One-third of cancers could be prevented if people ate well and kept their weight in check, according to the American Institute for Cancer Research (AICR). But nutrition can also influence cancer treatment, says Colleen Gill, an oncology dietitian at the University of Colorado Cancer Center in Aurora, Colo.

“You cannot cure cancer with nutrition alone,” she says. “But you can create an environment that is inhospitable to it.” A diet rich in lean protein and healthy fats can help cancer patients avoid muscle wasting and weight loss that often forces interruptions in chemotherapy. Fiber−via fruits, vegetables, whole grains and legumes−can usher out toxins from medications, reducing side effects.

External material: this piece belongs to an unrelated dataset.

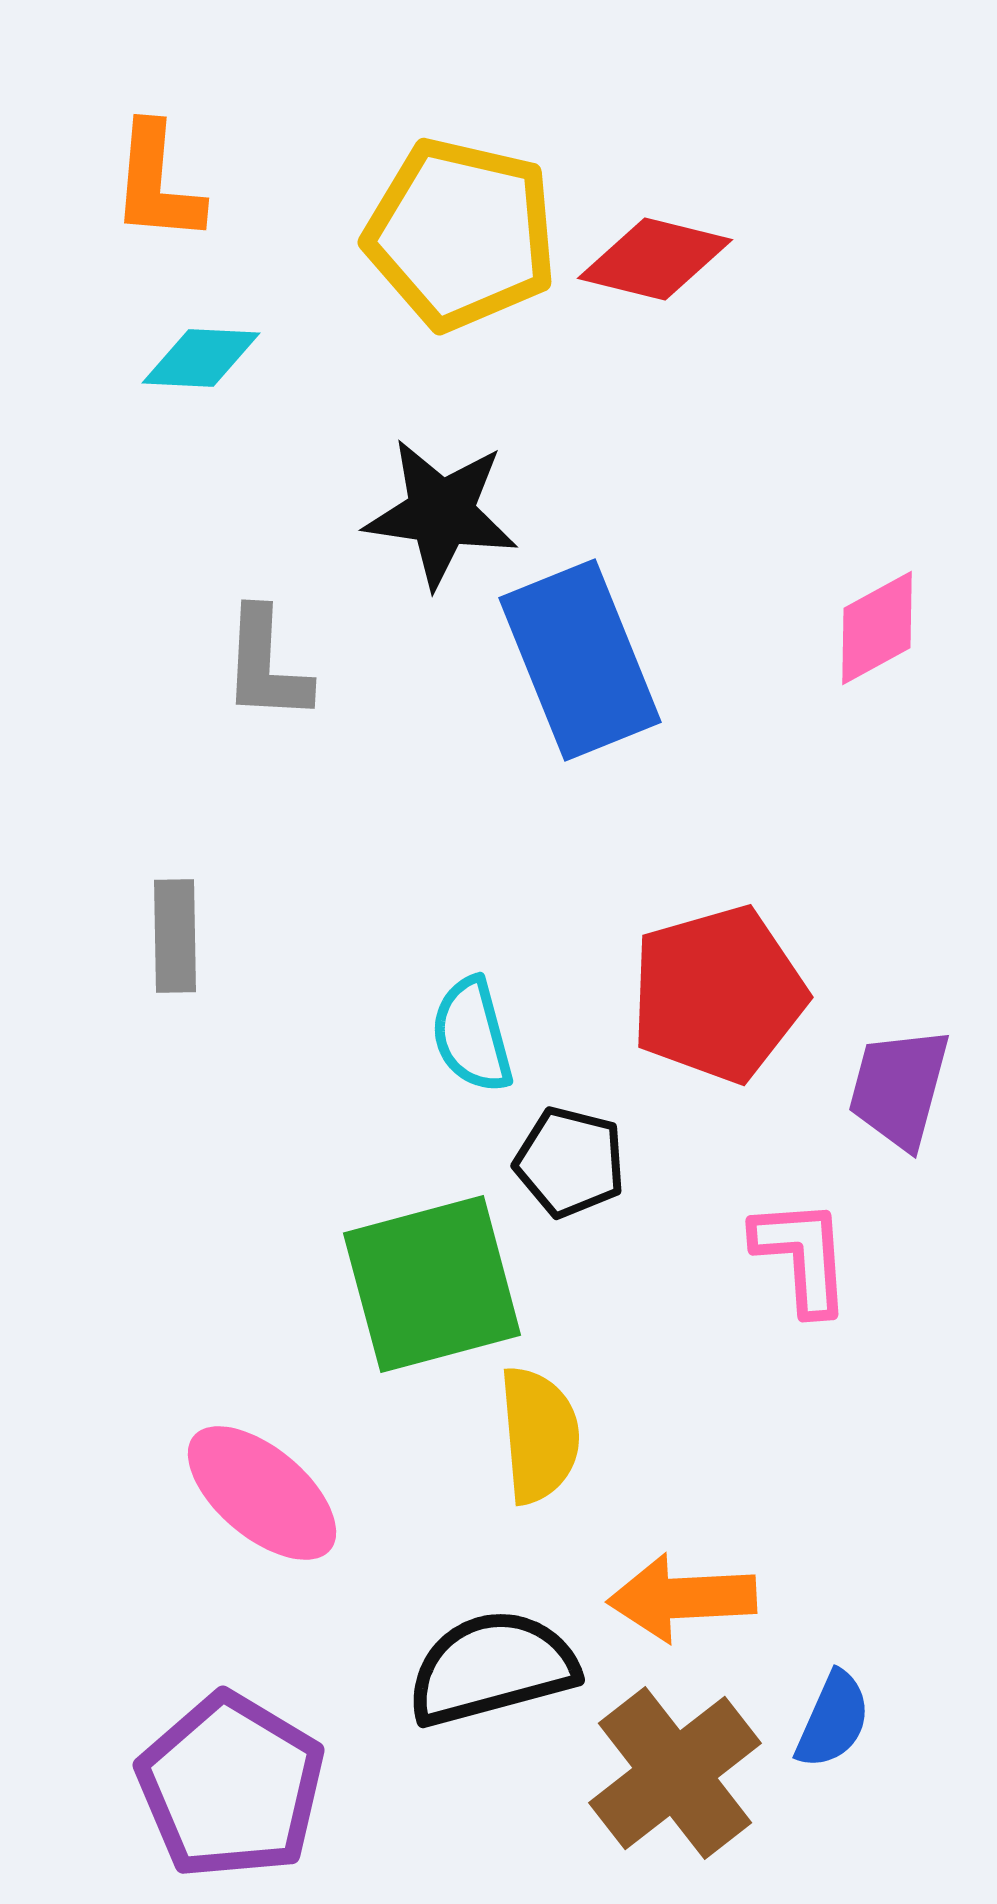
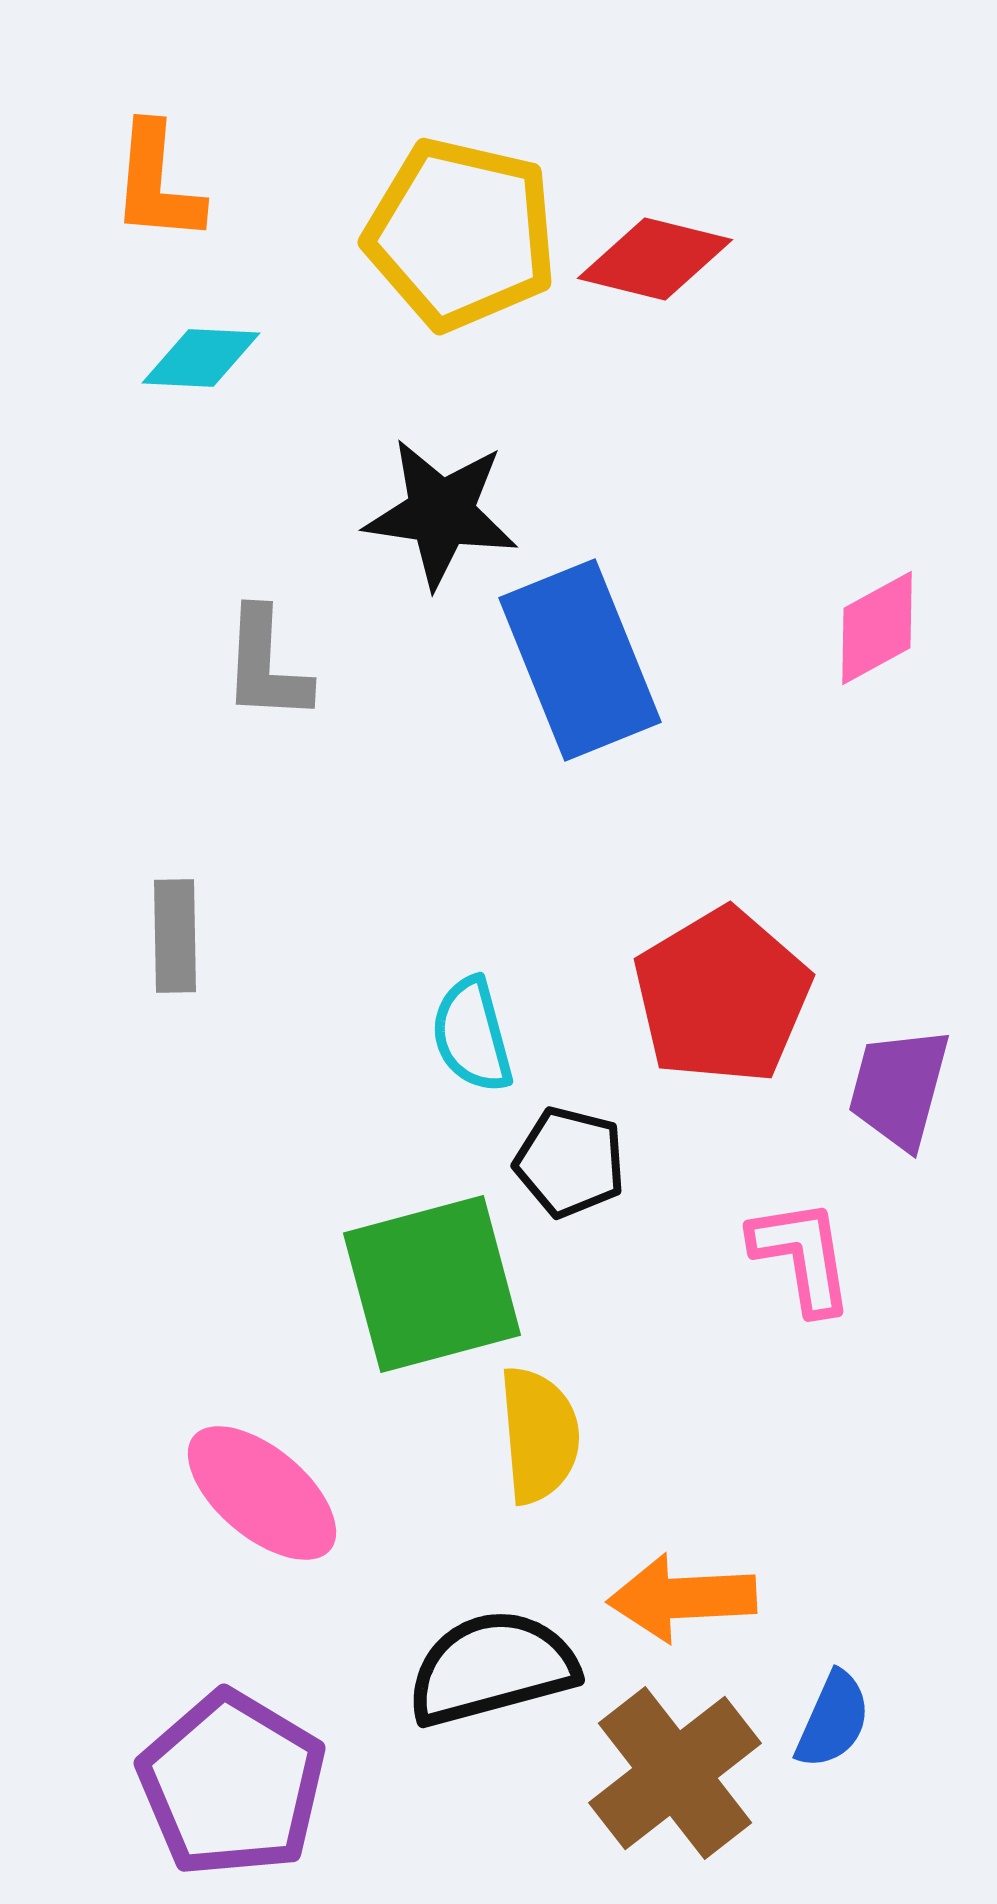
red pentagon: moved 4 px right, 2 px down; rotated 15 degrees counterclockwise
pink L-shape: rotated 5 degrees counterclockwise
purple pentagon: moved 1 px right, 2 px up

The AICR also recommends minimizing refined carbohydrates (e.g., white bread and white rice), which can boost insulin levels and fuel tumor growth, and charred meat, which contains carcinogenic compounds called heterocyclic amines, and keeping red meat—which has been linked to colorectal cancer—to fewer than 18 ounces per week. More specifically, these four foods have been shown to possess potent anti-cancer properties:

1. Cruciferous vegetables. Broccoli, cauliflower, Brussels sprouts and mustard greens contain compounds called isothiocyanates, which help the liver detoxify carcinogens and keep cancer cells from proliferating, research shows. They also contain indole-3-carbinol (I3C), which helps metabolize harmful hormones that can drive breast, uterine and cervical cancer. One 2012 study found that breast-cancer patients who ate the most cruciferous vegetables were 62 percent less likely to die and 35 percent less likely to see their cancer recur than those who ate the least.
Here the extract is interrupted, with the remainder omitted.